• _WHAT THE TASK REQUIRES_: Each line from the one that contains "Рассчитать доставку" to the end of the entries must be copied word for word, and only those lines.

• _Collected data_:
+===+

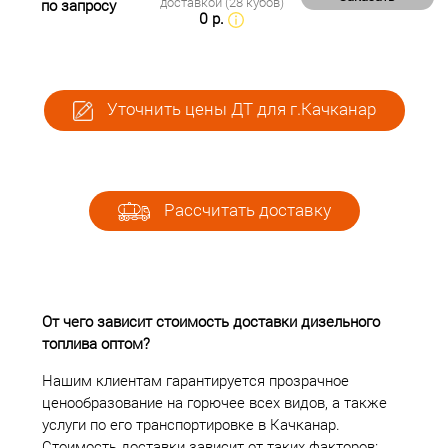
доставкой (28 кубов)
по запросу
0 р.
Уточнить цены ДТ для г.Качканар
Рассчитать доставку
От чего зависит стоимость доставки дизельного
топлива оптом?
Нашим клиентам гарантируется прозрачное
ценообразование на горючее всех видов, а также
услуги по его транспортировке в Качканар.
Стоимость доставки зависит от таких факторов:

+===+

• _TASK SOLUTION_:
Рассчитать доставку
От чего зависит стоимость доставки дизельного
топлива оптом?
Нашим клиентам гарантируется прозрачное
ценообразование на горючее всех видов, а также
услуги по его транспортировке в Качканар.
Стоимость доставки зависит от таких факторов:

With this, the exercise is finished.